- WHAT YOU HAVE TO DO
Repeat each entry exactly, but do not carry over the pictures.

- SUPPLIED INFORMATION
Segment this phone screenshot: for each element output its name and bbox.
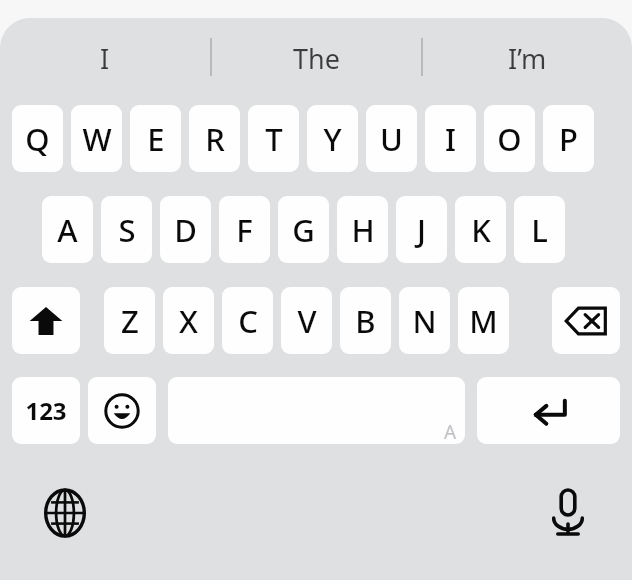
button[interactable]: E (130, 105, 181, 172)
button[interactable]: Emoji (88, 377, 156, 444)
button[interactable]: P (543, 105, 594, 172)
button[interactable]: Space (168, 377, 465, 444)
button[interactable]: Backspace (552, 287, 620, 354)
button[interactable]: I’m (437, 34, 617, 82)
button[interactable]: B (340, 287, 391, 354)
staticText: C (238, 300, 258, 342)
staticText: T (265, 118, 283, 160)
button[interactable]: W (71, 105, 122, 172)
staticText: Z (121, 300, 139, 342)
button[interactable]: H (337, 196, 388, 263)
button[interactable]: D (160, 196, 211, 263)
button[interactable]: 123 (12, 377, 80, 444)
button[interactable]: I (15, 34, 195, 82)
button[interactable]: R (189, 105, 240, 172)
staticText: S (118, 209, 136, 251)
staticText: R (205, 118, 225, 160)
staticText: A (444, 419, 457, 444)
staticText: D (174, 209, 197, 251)
staticText: J (417, 209, 426, 251)
button[interactable]: The (226, 34, 406, 82)
button[interactable]: V (281, 287, 332, 354)
staticText: I’m (508, 40, 547, 77)
button[interactable]: Q (12, 105, 63, 172)
staticText: I (445, 118, 456, 160)
staticText: I (100, 40, 110, 77)
button[interactable]: N (399, 287, 450, 354)
button[interactable]: A (42, 196, 93, 263)
staticText: P (559, 118, 578, 160)
staticText: B (355, 300, 376, 342)
staticText: Q (25, 118, 50, 160)
button[interactable]: Z (104, 287, 155, 354)
staticText: G (292, 209, 315, 251)
staticText: V (297, 300, 317, 342)
button[interactable]: I (425, 105, 476, 172)
staticText: N (412, 300, 437, 342)
staticText: W (82, 118, 112, 160)
staticText: U (380, 118, 403, 160)
button[interactable]: Return (477, 377, 620, 444)
button[interactable]: C (222, 287, 273, 354)
button[interactable]: K (455, 196, 506, 263)
button[interactable]: O (484, 105, 535, 172)
button[interactable]: Y (307, 105, 358, 172)
staticText: X (179, 300, 198, 342)
button[interactable]: L (514, 196, 565, 263)
button[interactable]: G (278, 196, 329, 263)
staticText: Y (323, 118, 342, 160)
staticText: 123 (25, 394, 67, 427)
staticText: F (236, 209, 253, 251)
button[interactable]: Voice input (538, 483, 598, 543)
staticText: L (531, 209, 548, 251)
button[interactable]: F (219, 196, 270, 263)
staticText: M (469, 300, 498, 342)
button[interactable]: Change keyboard language (35, 483, 95, 543)
staticText: K (471, 209, 491, 251)
staticText: H (351, 209, 375, 251)
staticText: E (147, 118, 165, 160)
button[interactable]: S (101, 196, 152, 263)
button[interactable]: U (366, 105, 417, 172)
button[interactable]: Shift (12, 287, 80, 354)
button[interactable]: M (458, 287, 509, 354)
staticText: O (497, 118, 522, 160)
staticText: A (57, 209, 78, 251)
staticText: The (293, 40, 340, 77)
button[interactable]: J (396, 196, 447, 263)
button[interactable]: X (163, 287, 214, 354)
button[interactable]: T (248, 105, 299, 172)
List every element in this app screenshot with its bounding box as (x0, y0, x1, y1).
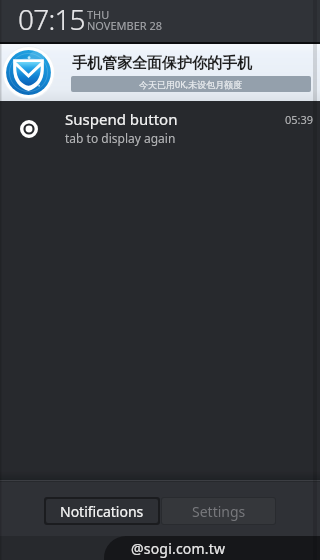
staticText: Notifications (60, 502, 144, 521)
button[interactable]: 手机管家全面保护你的手机 (0, 44, 320, 101)
staticText: Settings (192, 502, 246, 521)
staticText: tab to display again (65, 130, 176, 146)
staticText: 手机管家全面保护你的手机 (72, 54, 252, 73)
staticText: @sogi.com.tw (131, 539, 226, 558)
staticText: Suspend button (65, 109, 178, 129)
button[interactable]: Notification icon (0, 101, 320, 155)
staticText: NOVEMBER 28 (87, 18, 163, 33)
other: Notification icon (20, 120, 38, 138)
staticText: 05:39 (285, 112, 314, 127)
staticText: 今天已用0K,未设包月额度 (139, 78, 243, 90)
staticText: THU (87, 7, 110, 22)
staticText: 07:15 (18, 0, 85, 38)
button[interactable]: Settings (162, 498, 275, 524)
button[interactable]: Notifications (46, 499, 158, 523)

- WRITTEN ANSWER
Segment this phone screenshot: for each element output its name and bbox.
button[interactable]: E (130, 105, 181, 172)
button[interactable]: Emoji (88, 377, 156, 444)
button[interactable]: P (543, 105, 594, 172)
button[interactable]: Space (168, 377, 465, 444)
button[interactable]: Backspace (552, 287, 620, 354)
button[interactable]: I’m (437, 34, 617, 82)
button[interactable]: B (340, 287, 391, 354)
staticText: C (238, 300, 258, 342)
staticText: T (265, 118, 283, 160)
button[interactable]: W (71, 105, 122, 172)
staticText: Z (121, 300, 139, 342)
button[interactable]: H (337, 196, 388, 263)
button[interactable]: D (160, 196, 211, 263)
button[interactable]: 123 (12, 377, 80, 444)
button[interactable]: I (15, 34, 195, 82)
button[interactable]: R (189, 105, 240, 172)
staticText: S (118, 209, 136, 251)
staticText: R (205, 118, 225, 160)
staticText: A (444, 419, 457, 444)
staticText: D (174, 209, 197, 251)
staticText: J (417, 209, 426, 251)
button[interactable]: The (226, 34, 406, 82)
button[interactable]: V (281, 287, 332, 354)
staticText: I’m (508, 40, 547, 77)
button[interactable]: Q (12, 105, 63, 172)
staticText: I (445, 118, 456, 160)
staticText: I (100, 40, 110, 77)
button[interactable]: N (399, 287, 450, 354)
button[interactable]: A (42, 196, 93, 263)
staticText: P (559, 118, 578, 160)
staticText: B (355, 300, 376, 342)
staticText: Q (25, 118, 50, 160)
button[interactable]: Z (104, 287, 155, 354)
staticText: G (292, 209, 315, 251)
staticText: V (297, 300, 317, 342)
button[interactable]: I (425, 105, 476, 172)
staticText: N (412, 300, 437, 342)
staticText: W (82, 118, 112, 160)
staticText: U (380, 118, 403, 160)
button[interactable]: Return (477, 377, 620, 444)
button[interactable]: C (222, 287, 273, 354)
button[interactable]: K (455, 196, 506, 263)
button[interactable]: O (484, 105, 535, 172)
button[interactable]: Y (307, 105, 358, 172)
staticText: X (179, 300, 198, 342)
button[interactable]: L (514, 196, 565, 263)
button[interactable]: G (278, 196, 329, 263)
staticText: Y (323, 118, 342, 160)
staticText: 123 (25, 394, 67, 427)
staticText: F (236, 209, 253, 251)
button[interactable]: Voice input (538, 483, 598, 543)
staticText: L (531, 209, 548, 251)
button[interactable]: F (219, 196, 270, 263)
staticText: M (469, 300, 498, 342)
button[interactable]: Change keyboard language (35, 483, 95, 543)
staticText: K (471, 209, 491, 251)
staticText: H (351, 209, 375, 251)
staticText: E (147, 118, 165, 160)
button[interactable]: S (101, 196, 152, 263)
button[interactable]: U (366, 105, 417, 172)
button[interactable]: Shift (12, 287, 80, 354)
button[interactable]: M (458, 287, 509, 354)
staticText: O (497, 118, 522, 160)
staticText: A (57, 209, 78, 251)
staticText: The (293, 40, 340, 77)
button[interactable]: J (396, 196, 447, 263)
button[interactable]: X (163, 287, 214, 354)
button[interactable]: T (248, 105, 299, 172)
List every element in this app screenshot with its bounding box as (x0, y0, x1, y1).
staticText: Notifications (60, 502, 144, 521)
button[interactable]: 手机管家全面保护你的手机 (0, 44, 320, 101)
staticText: Settings (192, 502, 246, 521)
staticText: tab to display again (65, 130, 176, 146)
staticText: 手机管家全面保护你的手机 (72, 54, 252, 73)
staticText: @sogi.com.tw (131, 539, 226, 558)
staticText: Suspend button (65, 109, 178, 129)
button[interactable]: Notification icon (0, 101, 320, 155)
staticText: NOVEMBER 28 (87, 18, 163, 33)
other: Notification icon (20, 120, 38, 138)
staticText: 05:39 (285, 112, 314, 127)
staticText: 今天已用0K,未设包月额度 (139, 78, 243, 90)
staticText: THU (87, 7, 110, 22)
staticText: 07:15 (18, 0, 85, 38)
button[interactable]: Settings (162, 498, 275, 524)
button[interactable]: Notifications (46, 499, 158, 523)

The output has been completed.